I mean, Google isn’t really a villain in the sense I want to mean. The just-tied-a-woman-to-railroad-tracks-while-twirling-a-handlebar-mustache kind of villain is the kind I want to mean, by the way.
What I do mean is Google is the purveyor of information that can, and often will, make you feel a little unoriginal. I’m almost 100% sure this isn’t just my standard, run-of-the-mill crazy rearing its ugly head (or heads, because I’m fairly certain that much crazy can only be contained in a hydra). For every amazing, fun, new, whatever sort of idea that crops up, there seems to be something almost identical (even if only in name) somewhere in Google’s search results.
Surely, Phil, you must have an example in mind…right? Right indeed, me-asking-myself-a-question-to-elaborate-on-my-point (side-note: I’m not sorry for all the hyphenated phrases in this post; not even a little). A good deal of my creative efforts and energies will be going towards Joshua’s Nightmare, or that novel (that needs a better name, I think) that resulted in this blog becoming a thing. I’m finally coming up with bits of a world I feel is a bit better than its original incarnation of “all the stuff located in your dreams”. That could get awfully Freudian awfully fast, and I’d rather keep this from becoming some sort of erotic horror.

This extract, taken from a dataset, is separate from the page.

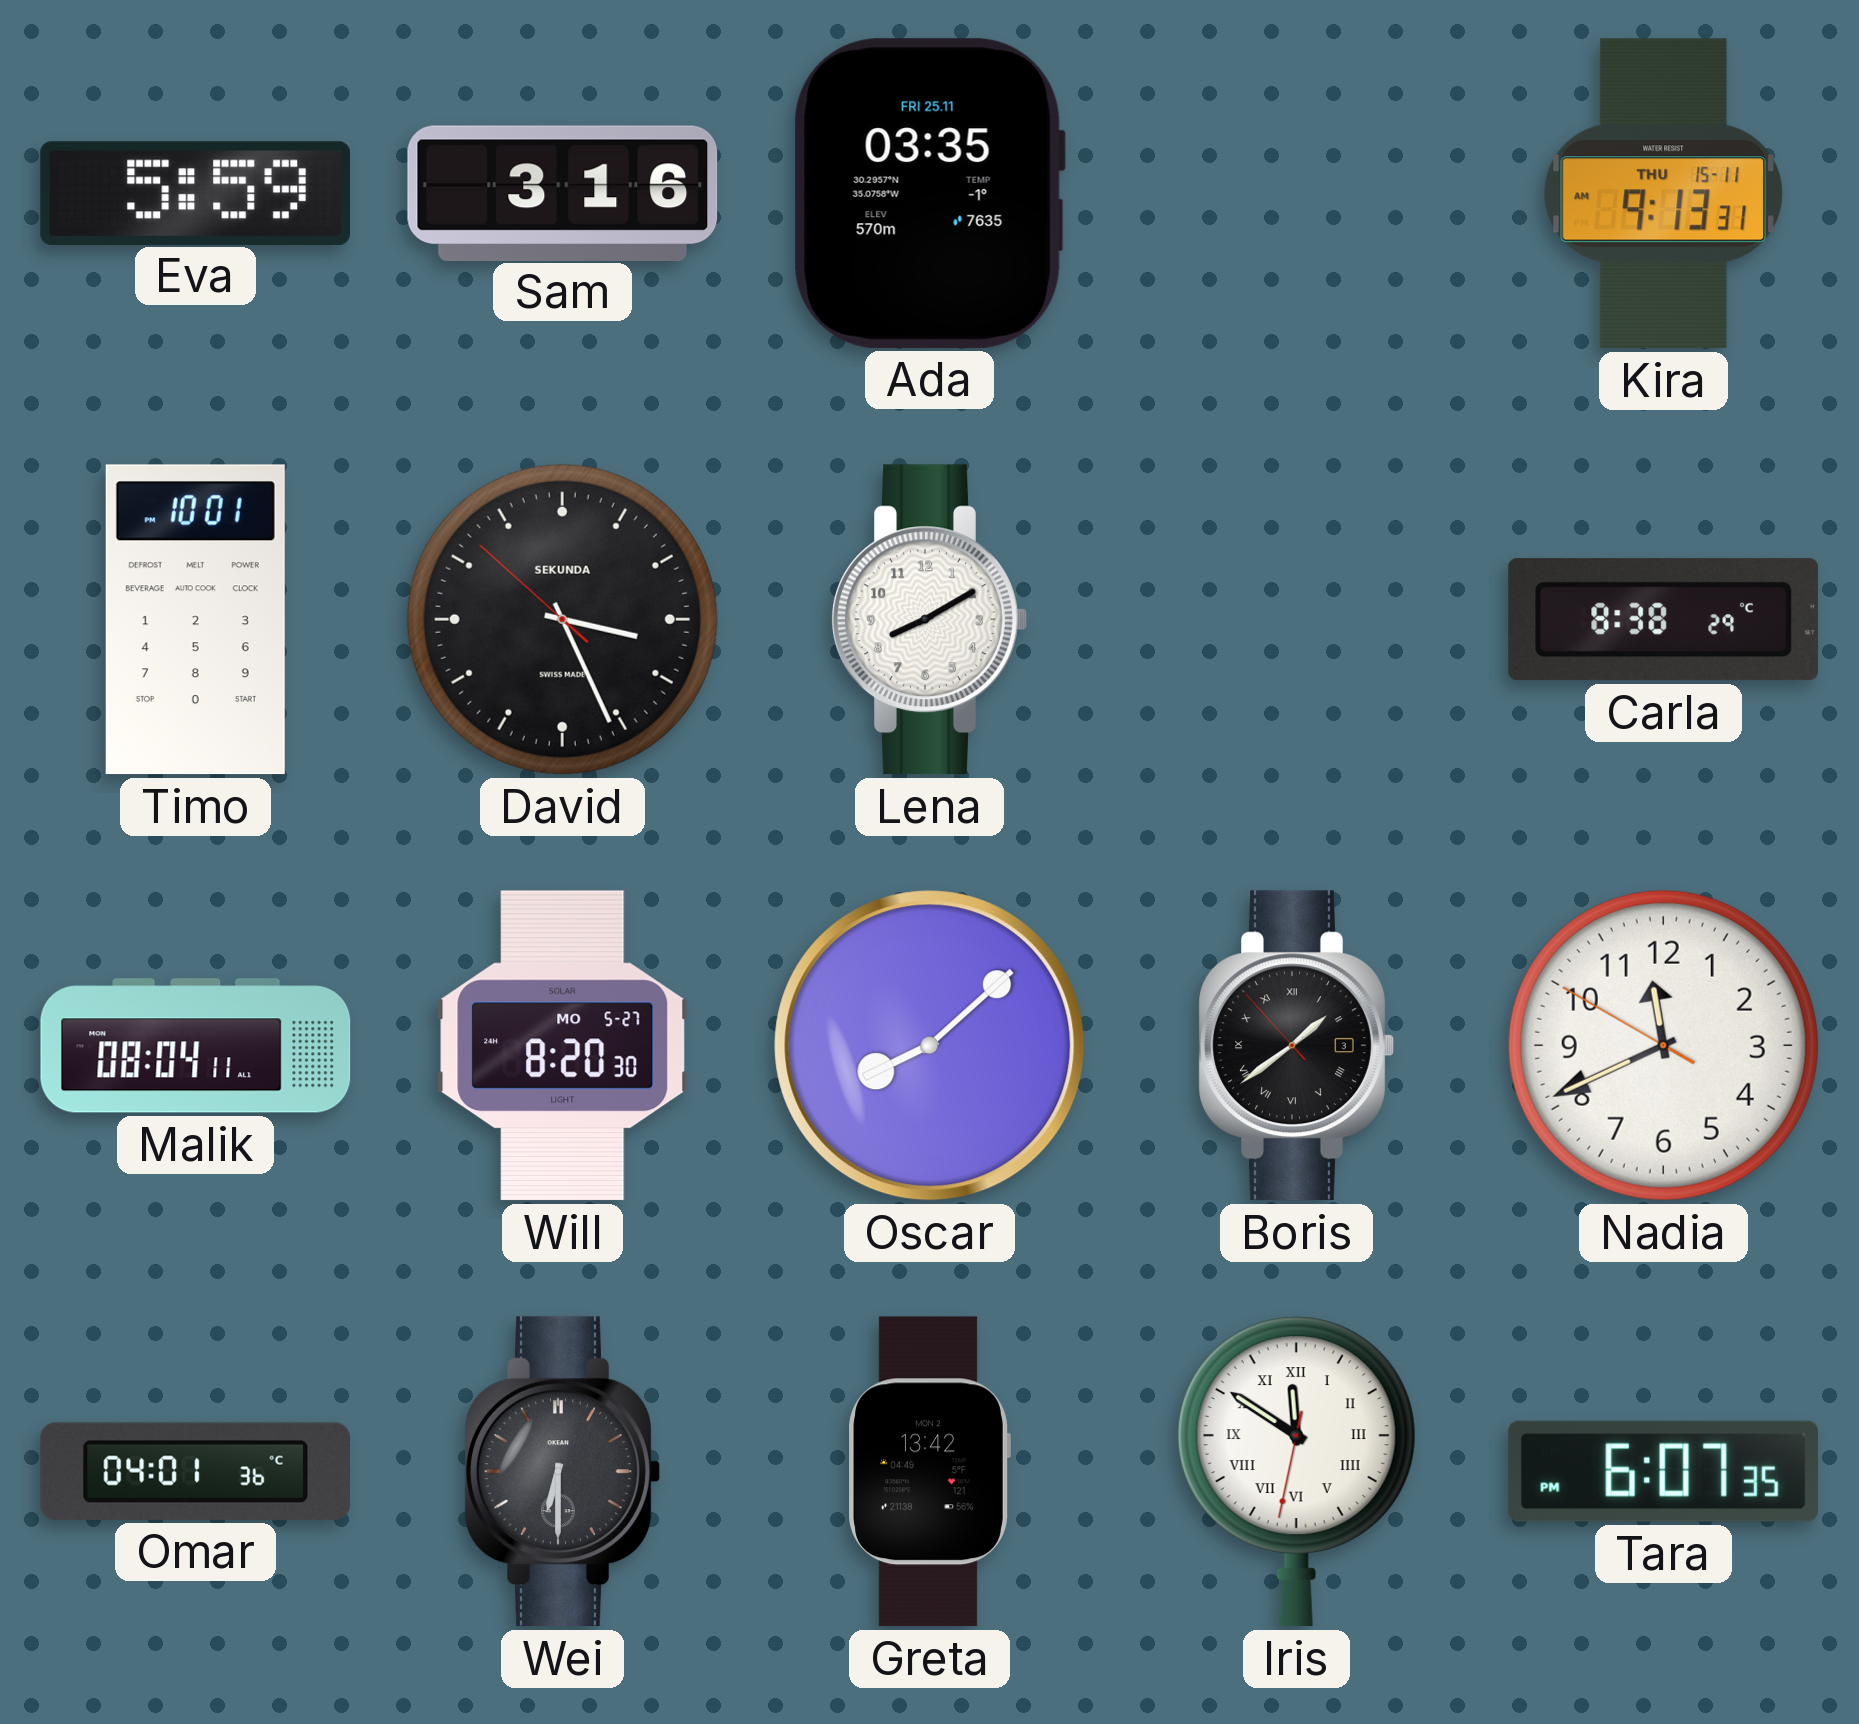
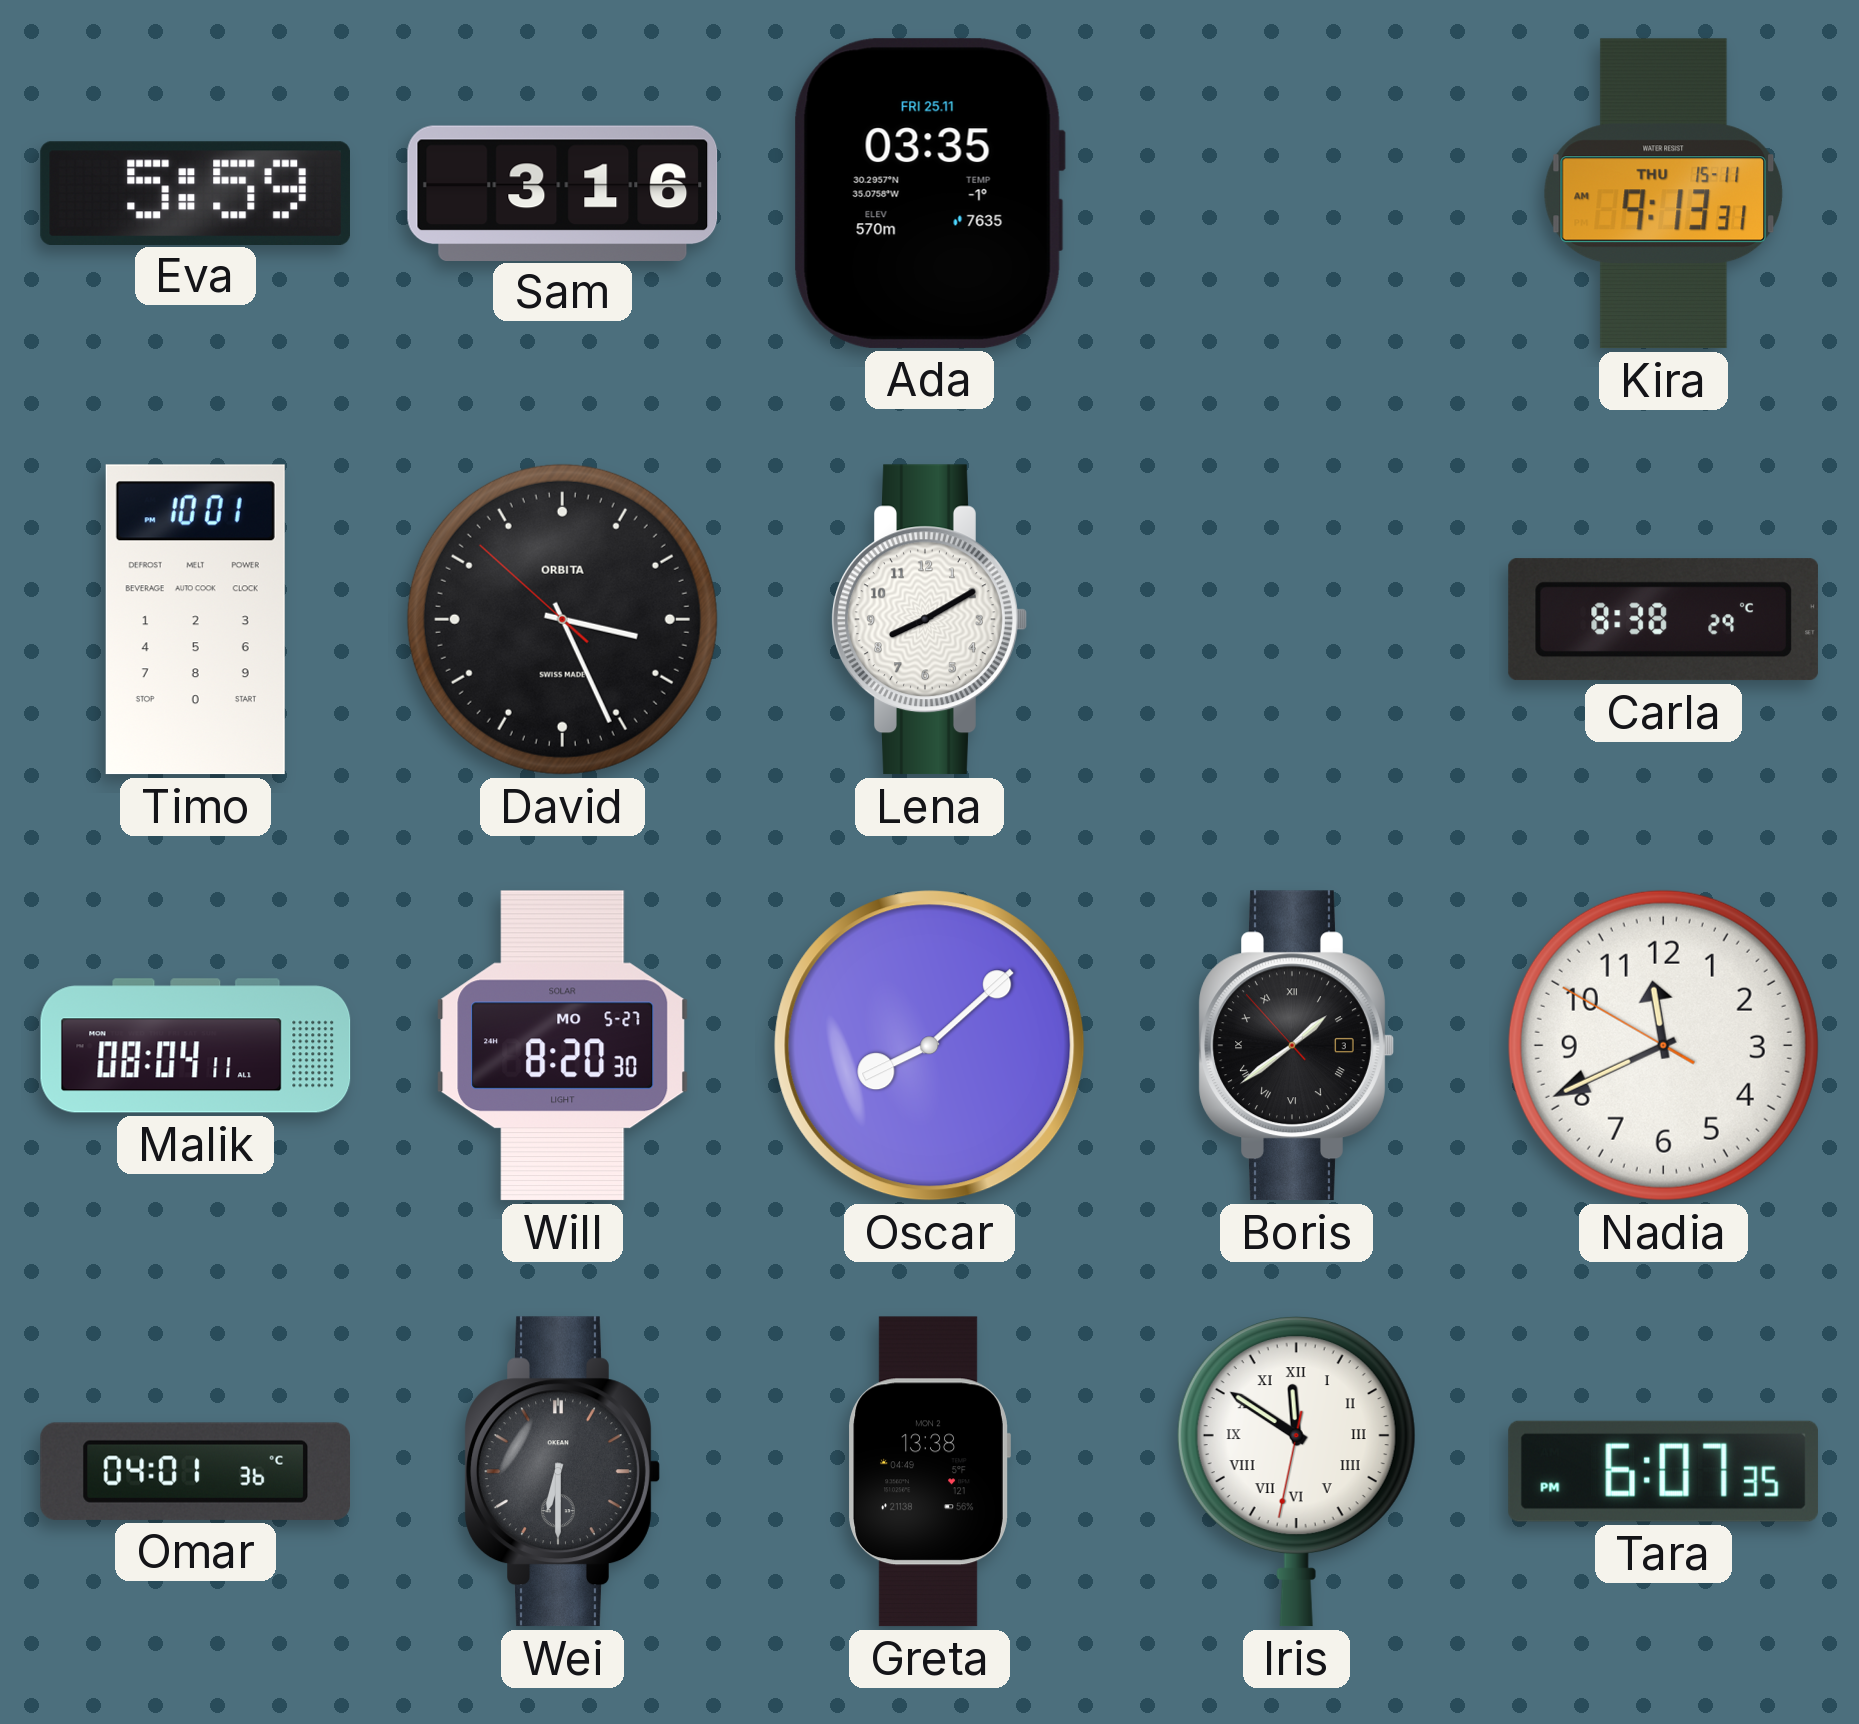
David brand: SEKUNDA -> ORBITA
Greta: 13:42 -> 13:38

However, I feel like the only possible solution to this is to push past the urge to accept any similar results on Google as being defeated as completely unoriginal. Mainly because it’s possible to argue that no idea is truly, completely original (no, I will not go into that, thank you very much), but also largely in part to knowing it’s possible to take something and make it my own anyway.